Deze symptomen komen bij veel aandoeningen voor en daarom wijzen ze niet automatisch op MS. Hun combinatie en frequentie bij personen die later MS ontwikkelen, zijn echter statistisch significant.

Kunnen we het nu detecteren?

Momenteel is er geen betrouwbare manier om het MS-prodroom te diagnosticeren. Onderzoek richt zich op het analyseren van gezondheidszorgpatronen in grote populaties, maar de meeste mensen die voor deze problemen een arts bezoeken, zullen geen MS ontwikkelen. Het doel is niet om een ​​paniekopwekkende test te maken, maar om biomarkers en patronen te identificeren die uiteindelijk risico’s kunnen voorspellen.

Eén mogelijke toekomstige aanpak omvat algoritmen die prodromale symptomen, MS-risicofactoren (zoals vrouw zijn of jonger dan 50 jaar) en beeldvormende scans voor vroege hersen-/wervellaesies combineren. Dit is hypothetisch, maar het illustreert de richting van het onderzoek.

De biologische onderstroom: biomarkers verschijnen

Naast het gebruik van gezondheidszorg onderzoeken onderzoekers biomarkers die verschijnen tijdens het prodrome. Uit het werk van dr.

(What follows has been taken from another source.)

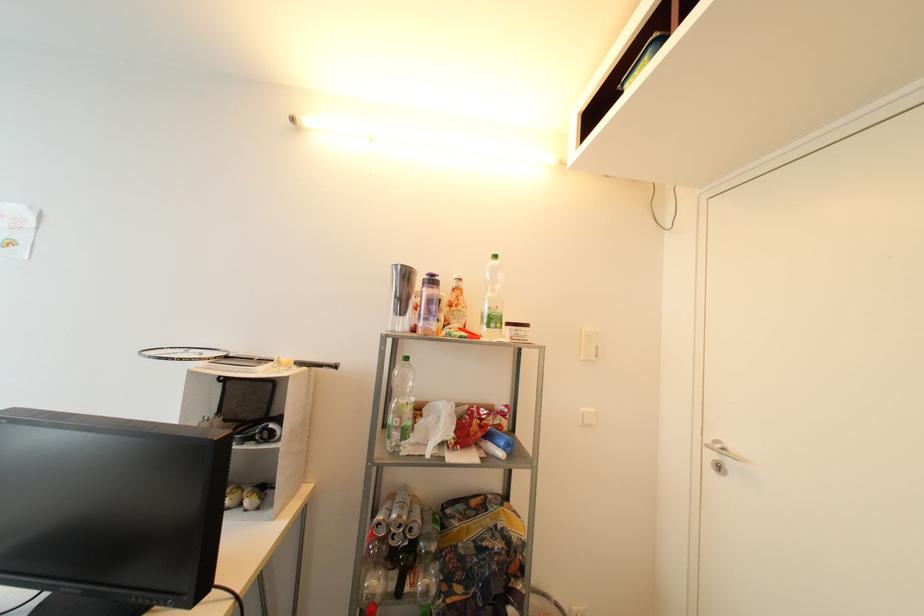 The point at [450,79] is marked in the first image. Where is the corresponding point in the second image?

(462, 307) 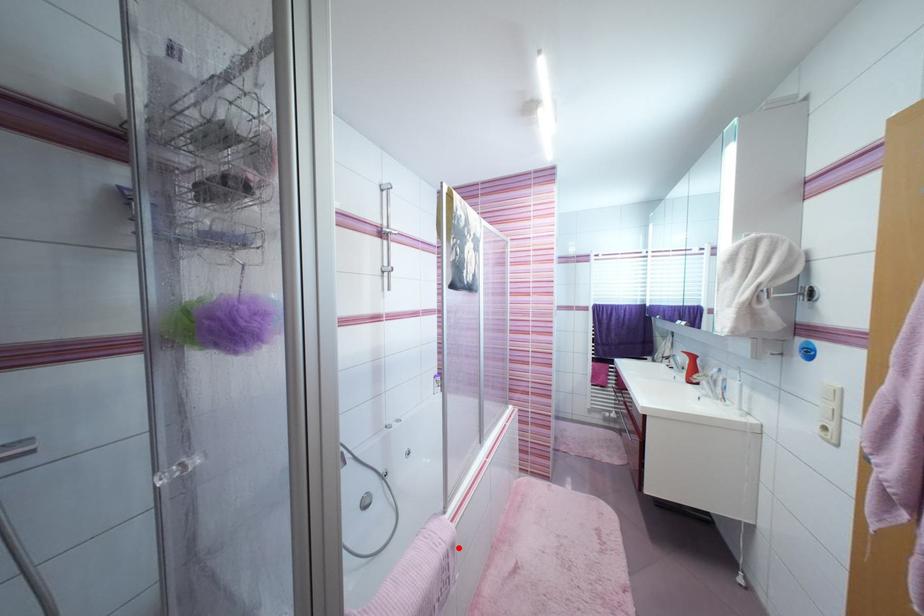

Abdelhak blijkt dat mensen die later MS ontwikkelen hogere niveaus van bepaalde eiwitten in hun bloed hebben, wat wijst op vroege myeline (bescherming van de zenuwvezels) en zenuwbeschadiging, zelfs voordat de symptomen beginnen. Deze veranderingen treden zeven jaar vóór de eerste klinische symptomen op.

De volgorde is duidelijk: eerst myelinebeschadiging, daarna zenuwbeschadiging, gevolgd door bredere veranderingen in het immuunsysteem. Dit suggereert dat ingrijpen in dit stadium mogelijk de volledige ontwikkeling van MS zou kunnen voorkomen of vertragen.

Wat is het volgende?

Het MS-prodrome is nog een vroeg onderzoeksgebied. Onderzoekers moeten de exacte duur van deze fase bepalen, bepalen wie wel (en niet) MS zal krijgen, en de voordelen van vroege behandeling beoordelen. De nieuwste diagnostische criteria voor MS, bijgewerkt in 2024, maken een eerdere diagnose al mogelijk, inclusief het identificeren van MS via oogzenuwlaesies.

De overkoepelende boodschap is duidelijk: hoe eerder MS wordt geïdentificeerd en behandeld, hoe beter het resultaat op de lange termijn.

Uiteindelijk gaat het begrijpen van het MS-prodroom niet over het creëren van nieuwe angsten, maar over het openen van mogelijkheden voor preventie en effectiever ziektebeheer. Het doel is om in te grijpen voordat er onomkeerbare schade ontstaat, waardoor de levens van degenen die gevaar lopen, worden verbeterd.